Ethan Andrews sure sounds familiar... perhaps it's just a like-name match.... then again, usually isn't.

http://www.spamhaus.org/rokso/results/Ethan+Andrews

Then FraudRecord with a scoreboard leading 318 points:

https://www.fraudrecord.com/api/?showreport=05aa1ba3d692d457


----------



## X3host

Hi,

We have missed to delete/edit aboutus page from a while ( we don't need it already because we have other pages written by us from along time like:

https://www.combozo.com/privacy-policy/

https://www.combozo.com/terms-of-service/

https://www.combozo.com/acceptable-use-policy/

You can go at archive.org and you'll find that we have changed our theme +1000 times and finally we have this great theme ( all our clients love it )

If you are comparing us with your hosting you can search about us on google we have ranked in top results with the most important keywords in hosting and reseller and we have daily clients through Google, Forums, Directories, Website Coupon Providers, Google adsense and finally facebook .

Another Thing Mr Professional you don't know even how to judge others with my respect to ( you )

There are thousands names with Ethan Andrews, Why you didn't Hit the search with other clients hosted on our network ?! and why you didn't searched at our ip ranges on the whois ! you are difinetly professional !

Anyway our work here will show you what we are


----------



## KuJoe

CoMBoZo said:


> You can go at archive.org and you'll find that we have changed our theme +1000 times and finally we have this great theme ( all our clients love it )

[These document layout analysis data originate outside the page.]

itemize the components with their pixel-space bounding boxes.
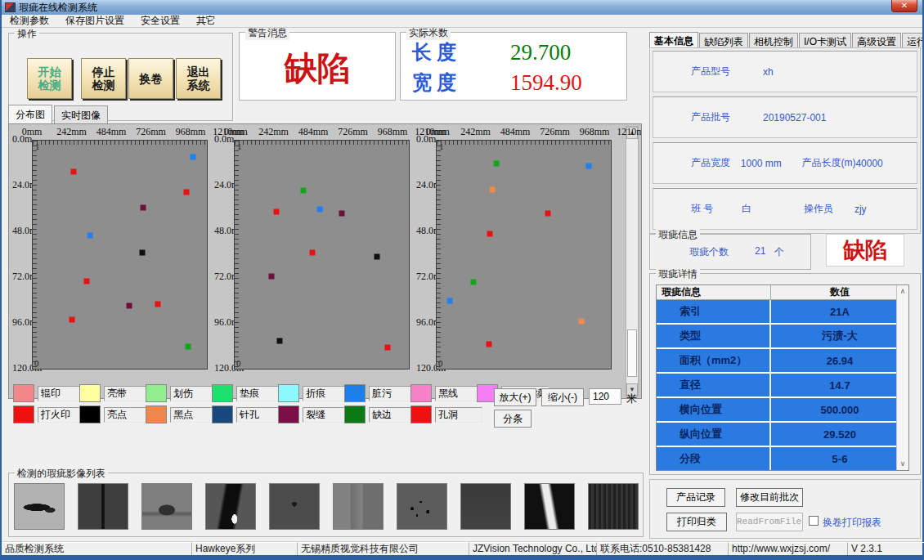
width-value: 1594.90 — [510, 70, 582, 96]
defect-thumbnail-6[interactable] — [333, 483, 384, 530]
x-tick-label: 968mm — [580, 126, 610, 138]
op-button-1[interactable]: 开始 检测 — [27, 58, 72, 99]
defect-point-孔洞[interactable] — [273, 208, 279, 214]
range-input[interactable]: 120 — [589, 388, 621, 405]
defect-point-黑点[interactable] — [490, 186, 496, 192]
defect-point-裂缝[interactable] — [141, 205, 146, 211]
defect-point-脏污[interactable] — [190, 155, 195, 160]
status-section-5: 联系电话:0510-85381428 — [597, 542, 729, 555]
op-button-4[interactable]: 退出 系统 — [176, 58, 221, 99]
right-tab-1[interactable]: 基本信息 — [649, 32, 698, 49]
defect-thumbnail-7[interactable] — [397, 483, 447, 530]
defect-point-裂缝[interactable] — [126, 302, 132, 308]
defect-thumbnail-9[interactable] — [524, 483, 575, 530]
defect-thumbnail-1[interactable] — [14, 483, 65, 530]
table-row-2[interactable]: 类型污渍-大 — [657, 325, 908, 347]
defect-point-孔洞[interactable] — [83, 278, 89, 284]
scatter-plot-2[interactable]: 10 — [234, 140, 410, 370]
defect-point-孔洞[interactable] — [487, 231, 493, 237]
legend-swatch — [278, 405, 299, 423]
field-label: 班 号 — [691, 202, 742, 216]
scatter-plot-1[interactable]: 10 — [32, 140, 208, 370]
table-row-3[interactable]: 面积（mm2）26.94 — [657, 349, 908, 372]
legend-label: 黑线 — [435, 386, 482, 401]
defect-point-缺边[interactable] — [186, 344, 191, 350]
print-report-checkbox-label[interactable]: 换卷打印报表 — [823, 516, 881, 530]
close-button[interactable]: ✕ — [891, 0, 917, 12]
menu-item-3[interactable]: 安全设置 — [132, 14, 188, 28]
defect-point-裂缝[interactable] — [268, 274, 274, 280]
defect-point-孔洞[interactable] — [545, 211, 551, 217]
table-scroll-up-icon[interactable]: ∧ — [897, 285, 908, 298]
window-title: 瑕疵在线检测系统 — [19, 1, 97, 15]
legend-swatch — [79, 405, 101, 423]
table-row-7[interactable]: 分段5-6 — [657, 447, 908, 470]
defect-point-脏污[interactable] — [316, 206, 322, 212]
defect-alert: 缺陷 — [826, 234, 904, 267]
defect-point-缺边[interactable] — [494, 160, 500, 166]
menu-bar: 检测参数保存图片设置安全设置其它 — [2, 15, 922, 28]
defect-thumbnail-5[interactable] — [269, 483, 320, 530]
zoom-in-button[interactable]: 放大(+) — [494, 388, 536, 406]
defect-point-孔洞[interactable] — [385, 344, 391, 350]
defect-point-亮点[interactable] — [277, 338, 283, 343]
defect-point-孔洞[interactable] — [310, 249, 316, 255]
header-cell-value: 数值 — [771, 285, 908, 299]
defect-thumbnail-8[interactable] — [460, 483, 511, 530]
menu-item-1[interactable]: 检测参数 — [2, 14, 57, 28]
defect-point-亮点[interactable] — [375, 253, 380, 259]
defect-detail-title: 瑕疵详情 — [656, 267, 700, 281]
zoom-out-button[interactable]: 缩小(-) — [541, 388, 584, 406]
legend-item-孔洞: 孔洞 — [410, 405, 484, 425]
warning-message: 缺陷 — [244, 41, 390, 95]
operation-group-title: 操作 — [15, 28, 39, 41]
y-tick-label: 0.0m — [12, 133, 32, 146]
scatter-plot-3[interactable]: 10 — [436, 140, 612, 370]
menu-item-4[interactable]: 其它 — [188, 14, 224, 28]
defect-thumbnail-2[interactable] — [78, 483, 128, 530]
defect-thumbnail-3[interactable] — [141, 483, 192, 530]
defect-point-黑点[interactable] — [578, 318, 584, 324]
split-button[interactable]: 分条 — [494, 410, 532, 428]
defect-point-孔洞[interactable] — [487, 341, 492, 347]
table-row-1[interactable]: 索引21A — [657, 300, 908, 323]
defect-point-孔洞[interactable] — [69, 317, 74, 323]
scrollbar-thumb[interactable] — [627, 329, 637, 377]
chart-scrollbar[interactable]: ▲ ▼ — [626, 126, 639, 396]
defect-point-亮点[interactable] — [139, 249, 145, 255]
table-header: 瑕疵信息 数值 — [657, 285, 908, 300]
info-row-4: 班 号白操作员zjy — [653, 188, 917, 230]
legend-item-黑点: 黑点 — [146, 405, 219, 425]
defect-point-脏污[interactable] — [585, 163, 591, 168]
defect-point-孔洞[interactable] — [155, 302, 160, 307]
defect-point-脏污[interactable] — [87, 233, 92, 239]
info-row-2: 产品批号20190527-001 — [653, 96, 917, 138]
defect-summary-group: 瑕疵信息 瑕疵个数 21 个 — [649, 234, 811, 270]
table-row-4[interactable]: 直径14.7 — [657, 374, 908, 396]
print-classify-button[interactable]: 打印归类 — [666, 513, 727, 531]
defect-point-孔洞[interactable] — [183, 189, 189, 195]
legend-item-打火印: 打火印 — [13, 405, 87, 425]
view-tab-1[interactable]: 分布图 — [8, 105, 52, 123]
defect-point-缺边[interactable] — [470, 280, 476, 285]
op-button-3[interactable]: 换卷 — [128, 58, 173, 99]
defect-point-裂缝[interactable] — [339, 211, 344, 217]
op-button-2[interactable]: 停止 检测 — [81, 58, 126, 99]
table-scrollbar[interactable]: ∧ ∨ — [896, 285, 908, 470]
defect-point-孔洞[interactable] — [70, 168, 76, 174]
defect-thumbnail-4[interactable] — [205, 483, 256, 530]
defect-point-缺边[interactable] — [301, 187, 307, 193]
field-label: 产品批号 — [691, 110, 763, 124]
defect-point-脏污[interactable] — [447, 298, 453, 304]
menu-item-2[interactable]: 保存图片设置 — [57, 14, 132, 28]
modify-batch-button[interactable]: 修改目前批次 — [736, 488, 803, 507]
product-record-button[interactable]: 产品记录 — [666, 488, 725, 507]
defect-thumbnail-10[interactable] — [588, 483, 639, 530]
print-report-checkbox[interactable] — [809, 516, 819, 526]
x-tick-label: 242mm — [258, 126, 289, 138]
view-tab-2[interactable]: 实时图像 — [54, 105, 108, 124]
table-scroll-down-icon[interactable]: ∨ — [897, 458, 908, 470]
segment-number-note: 1 — [35, 141, 40, 151]
table-row-6[interactable]: 纵向位置29.520 — [657, 423, 908, 446]
table-row-5[interactable]: 横向位置500.000 — [657, 398, 908, 421]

FYI - Archive.org has no record of your website from before March of this year and Google has no record of your domain prior to it's registration last November. Did you use a different domain perhaps?


----------



## telephone

CoMBoZo said:


> If you are comparing us with your hosting you can search about us on google we have ranked in top results with the most important keywords in hosting and reseller and we have daily clients through Google, Forums, Directories, Website Coupon Providers, Google adsense and finally facebook .

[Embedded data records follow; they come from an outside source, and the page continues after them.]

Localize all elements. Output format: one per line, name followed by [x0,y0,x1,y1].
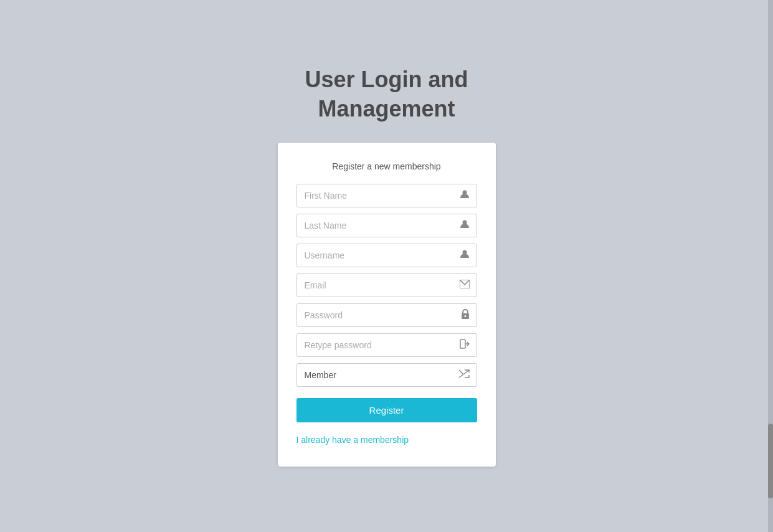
role-select[interactable]: Member Admin [296,363,477,387]
last-name-input[interactable] [296,214,477,237]
first-name-input[interactable] [296,184,477,207]
role-field-wrapper: Member Admin [296,363,477,387]
retype-password-input[interactable] [296,333,477,357]
login-link[interactable]: I already have a membership [296,435,477,445]
card-subtitle: Register a new membership [296,161,477,171]
registration-card: Register a new membership [278,143,496,467]
page-title: User Login and Management [305,65,468,124]
username-input[interactable] [296,244,477,267]
retype-password-field-wrapper [296,333,477,357]
scrollbar-thumb[interactable] [768,424,773,498]
email-field-wrapper [296,273,477,297]
register-button[interactable]: Register [296,398,477,422]
first-name-field-wrapper [296,184,477,207]
password-field-wrapper [296,303,477,327]
username-field-wrapper [296,244,477,267]
last-name-field-wrapper [296,214,477,237]
password-input[interactable] [296,303,477,327]
email-input[interactable] [296,273,477,297]
scrollbar-track[interactable] [768,0,773,532]
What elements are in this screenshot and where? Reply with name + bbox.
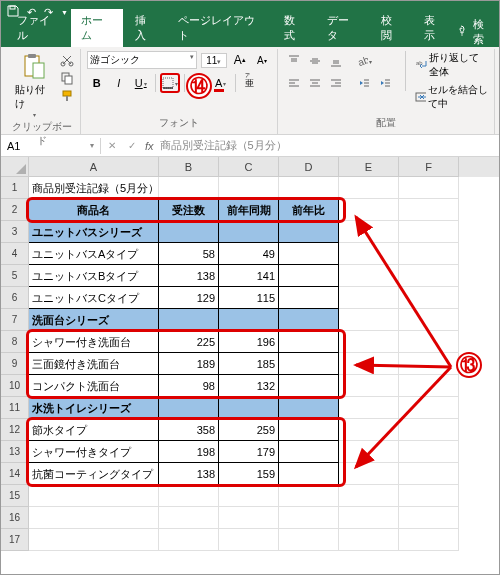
border-button[interactable]	[160, 73, 180, 93]
row-header[interactable]: 4	[1, 243, 29, 265]
align-middle-icon[interactable]	[305, 51, 325, 71]
tab-formula[interactable]: 数式	[274, 9, 315, 47]
align-top-icon[interactable]	[284, 51, 304, 71]
orientation-icon[interactable]: ab	[354, 51, 374, 71]
row-header[interactable]: 15	[1, 485, 29, 507]
row-header[interactable]: 6	[1, 287, 29, 309]
svg-rect-4	[33, 63, 44, 78]
bold-button[interactable]: B	[87, 73, 107, 93]
row-header[interactable]: 3	[1, 221, 29, 243]
row-header[interactable]: 2	[1, 199, 29, 221]
row-header[interactable]: 8	[1, 331, 29, 353]
formula-bar-row: A1 ✕ ✓ fx 商品別受注記録（5月分）	[1, 135, 499, 157]
font-size-select[interactable]: 11▾	[201, 53, 227, 68]
tab-layout[interactable]: ページレイアウト	[168, 9, 272, 47]
tab-review[interactable]: 校閲	[371, 9, 412, 47]
col-header-d[interactable]: D	[279, 157, 339, 177]
svg-rect-3	[28, 54, 36, 58]
wrap-text-button[interactable]: ab 折り返して全体	[415, 51, 488, 79]
row-header[interactable]: 16	[1, 507, 29, 529]
font-label: フォント	[87, 116, 271, 132]
align-right-icon[interactable]	[326, 73, 346, 93]
callout-13: ⑬	[456, 352, 482, 378]
align-bottom-icon[interactable]	[326, 51, 346, 71]
group-font: 游ゴシック ▾ 11▾ A▴ A▾ B I U A ア亜 フォント	[81, 49, 278, 134]
align-center-icon[interactable]	[305, 73, 325, 93]
align-label: 配置	[284, 116, 488, 132]
increase-font-icon[interactable]: A▴	[231, 51, 249, 69]
copy-icon[interactable]	[60, 71, 74, 87]
row-header[interactable]: 13	[1, 441, 29, 463]
tab-insert[interactable]: 挿入	[125, 9, 166, 47]
cancel-formula-icon[interactable]: ✕	[105, 140, 119, 151]
group-alignment: ab ab 折り返して全体 セルを結合して中 配置	[278, 49, 495, 134]
select-all-corner[interactable]	[1, 157, 29, 177]
ribbon-tabs: ファイル ホーム 挿入 ページレイアウト 数式 データ 校閲 表示 検索	[1, 23, 499, 47]
svg-text:ab: ab	[356, 55, 367, 67]
col-header-f[interactable]: F	[399, 157, 459, 177]
row-header[interactable]: 10	[1, 375, 29, 397]
clipboard-label: クリップボード	[11, 120, 74, 150]
svg-rect-10	[66, 96, 68, 101]
tell-me-label[interactable]: 検索	[473, 17, 493, 47]
col-header-a[interactable]: A	[29, 157, 159, 177]
row-header[interactable]: 11	[1, 397, 29, 419]
svg-rect-8	[65, 76, 72, 84]
svg-point-1	[461, 34, 462, 35]
enter-formula-icon[interactable]: ✓	[125, 140, 139, 151]
format-painter-icon[interactable]	[60, 89, 74, 105]
row-header[interactable]: 12	[1, 419, 29, 441]
italic-button[interactable]: I	[109, 73, 129, 93]
svg-text:ab: ab	[416, 60, 423, 66]
decrease-indent-icon[interactable]	[354, 73, 374, 93]
row-header[interactable]: 7	[1, 309, 29, 331]
cell[interactable]: 商品別受注記録（5月分）	[29, 177, 159, 199]
align-left-icon[interactable]	[284, 73, 304, 93]
underline-button[interactable]: U	[131, 73, 151, 93]
row-header[interactable]: 17	[1, 529, 29, 551]
formula-bar[interactable]: 商品別受注記録（5月分）	[160, 138, 287, 153]
row-header[interactable]: 9	[1, 353, 29, 375]
group-clipboard: 貼り付け ▾ クリップボード	[5, 49, 81, 134]
ribbon: 貼り付け ▾ クリップボード 游ゴシック ▾ 11▾ A▴ A▾ B I U	[1, 47, 499, 135]
tab-data[interactable]: データ	[317, 9, 369, 47]
font-name-select[interactable]: 游ゴシック ▾	[87, 51, 197, 69]
svg-rect-11	[163, 78, 173, 88]
row-header[interactable]: 1	[1, 177, 29, 199]
col-header-c[interactable]: C	[219, 157, 279, 177]
col-header-b[interactable]: B	[159, 157, 219, 177]
worksheet[interactable]: A B C D E F 1 商品別受注記録（5月分） 2 商品名 受注数 前年同…	[1, 157, 499, 551]
paste-button[interactable]: 貼り付け ▾	[11, 51, 58, 120]
tab-view[interactable]: 表示	[414, 9, 455, 47]
increase-indent-icon[interactable]	[375, 73, 395, 93]
tab-home[interactable]: ホーム	[71, 9, 123, 47]
svg-rect-9	[63, 91, 71, 96]
tell-me-icon[interactable]	[457, 25, 469, 39]
font-color-button[interactable]: A	[211, 73, 231, 93]
row-header[interactable]: 14	[1, 463, 29, 485]
merge-center-button[interactable]: セルを結合して中	[415, 83, 488, 111]
col-header-e[interactable]: E	[339, 157, 399, 177]
fx-icon[interactable]: fx	[145, 140, 154, 152]
decrease-font-icon[interactable]: A▾	[253, 51, 271, 69]
tab-file[interactable]: ファイル	[7, 9, 69, 47]
cut-icon[interactable]	[60, 53, 74, 69]
row-header[interactable]: 5	[1, 265, 29, 287]
callout-14: ⑭	[186, 73, 212, 99]
cell[interactable]: 商品名	[29, 199, 159, 221]
column-headers: A B C D E F	[1, 157, 499, 177]
phonetic-button[interactable]: ア亜	[240, 73, 260, 93]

I don't mean to criticise, but having paid advertisements and SEO for your website does not speak for the quality of your product.


----------



## X3host

KuJoe said:


> FYI - Archive.org has no record of your website from before March of this year and Google has no record of your domain prior to it's registration last November. Did you use a different domain perhaps?

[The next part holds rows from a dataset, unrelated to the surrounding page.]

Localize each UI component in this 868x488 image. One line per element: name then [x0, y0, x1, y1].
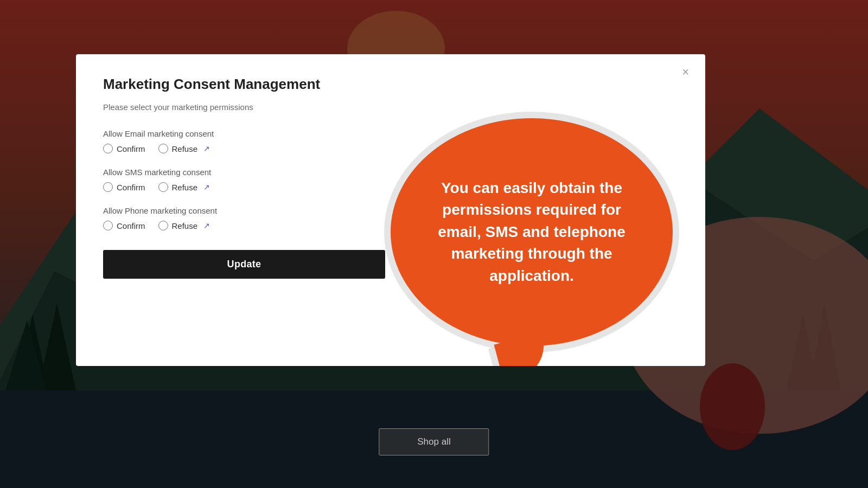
speech-bubble: You can easily obtain the permissions re…: [391, 118, 673, 346]
sms-refuse-option[interactable]: Refuse ↗: [158, 182, 210, 192]
sms-confirm-label: Confirm: [117, 183, 145, 192]
sms-consent-label: Allow SMS marketing consent: [103, 168, 385, 177]
phone-refuse-radio[interactable]: [158, 221, 168, 230]
sms-refuse-radio[interactable]: [158, 182, 168, 192]
phone-confirm-label: Confirm: [117, 221, 145, 230]
modal-body: Allow Email marketing consent Confirm Re…: [103, 129, 678, 346]
sms-confirm-option[interactable]: Confirm: [103, 182, 145, 192]
phone-refuse-label: Refuse: [172, 221, 198, 230]
bubble-text: You can easily obtain the permissions re…: [423, 177, 640, 287]
consent-form: Allow Email marketing consent Confirm Re…: [103, 129, 385, 346]
phone-external-link-icon[interactable]: ↗: [203, 221, 210, 230]
email-confirm-radio[interactable]: [103, 144, 113, 153]
phone-consent-options: Confirm Refuse ↗: [103, 221, 385, 230]
sms-consent-group: Allow SMS marketing consent Confirm Refu…: [103, 168, 385, 192]
phone-consent-label: Allow Phone marketing consent: [103, 206, 385, 215]
shop-all-button[interactable]: Shop all: [379, 428, 489, 455]
email-confirm-option[interactable]: Confirm: [103, 144, 145, 153]
shop-all-area: Shop all: [379, 428, 489, 455]
email-refuse-radio[interactable]: [158, 144, 168, 153]
phone-refuse-option[interactable]: Refuse ↗: [158, 221, 210, 230]
email-refuse-option[interactable]: Refuse ↗: [158, 144, 210, 153]
phone-confirm-option[interactable]: Confirm: [103, 221, 145, 230]
update-button[interactable]: Update: [103, 250, 385, 279]
email-external-link-icon[interactable]: ↗: [203, 144, 210, 153]
modal-close-button[interactable]: ×: [678, 64, 693, 80]
sms-confirm-radio[interactable]: [103, 182, 113, 192]
sms-refuse-label: Refuse: [172, 183, 198, 192]
modal-subtitle: Please select your marketing permissions: [103, 102, 678, 112]
email-confirm-label: Confirm: [117, 144, 145, 153]
speech-bubble-area: You can easily obtain the permissions re…: [385, 129, 678, 346]
modal-dialog: × Marketing Consent Management Please se…: [76, 54, 705, 366]
email-consent-label: Allow Email marketing consent: [103, 129, 385, 138]
phone-consent-group: Allow Phone marketing consent Confirm Re…: [103, 206, 385, 230]
email-consent-group: Allow Email marketing consent Confirm Re…: [103, 129, 385, 153]
modal-title: Marketing Consent Management: [103, 76, 678, 93]
sms-consent-options: Confirm Refuse ↗: [103, 182, 385, 192]
phone-confirm-radio[interactable]: [103, 221, 113, 230]
email-refuse-label: Refuse: [172, 144, 198, 153]
sms-external-link-icon[interactable]: ↗: [203, 183, 210, 191]
email-consent-options: Confirm Refuse ↗: [103, 144, 385, 153]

No I mean what i say very well, In google results in hosting and reseller keywords you'll find us on the top results ( you say we don't have rercords with google that's fine what about this link: click here ) ^^

Another thing this is our archive with our old theme in combozo.com click on this link to find the old theme and this isn't the most important thing in our thread, If you want only judge only about something we don't have now you are totally wrong



telephone said:


> I don't mean to criticise, but having paid advertisements and SEO for your website does not speak for the quality of your product.


Ok I understand your point now , i don't have any SEO plan ( I have already a knowledge of how can i run seo on my websites ) , we have now alot of clients in our web hosting on ( reseller, hosting, vps, dedicated and ssl certificate ) services and all of them are happy with us.

Thank you


----------



## KuJoe

CoMBoZo said:


> No I mean what i say very well, In google results in hosting and reseller keywords you'll find us on the top results ( you say we don't have rercords with google that's fine what about this link: click here ) ^^
> 
> Another thing this is our archive with our old theme in combozo.com click on this link to find the old theme and this isn't the most important thing in our thread, If you want only judge only about something we don't have now you are totally wrong


That's not what you said at all though. You told somebody to check archive.org but archive.org has nothing for your domain (the link you posted says "Oops, something went wrong."). I am 100% sure that Google has no record of you prior to November 2014 so I find your excuses for not having a complete website suspicious. I'm just saying that you're digging a hole for yourself by not being honest with us and you're getting extremely defensive when we point out things you are saying that aren't true.


----------



## DomainBop

> SEO



Interesting SEO.  Running a web hosting site on combozo.com and a web hosting coupons site on combozo.net (combozo.net contains combozo coupons, and has pages for other well known hosts but only a handful of coupons for the other hosts...pages mainly for "SEO")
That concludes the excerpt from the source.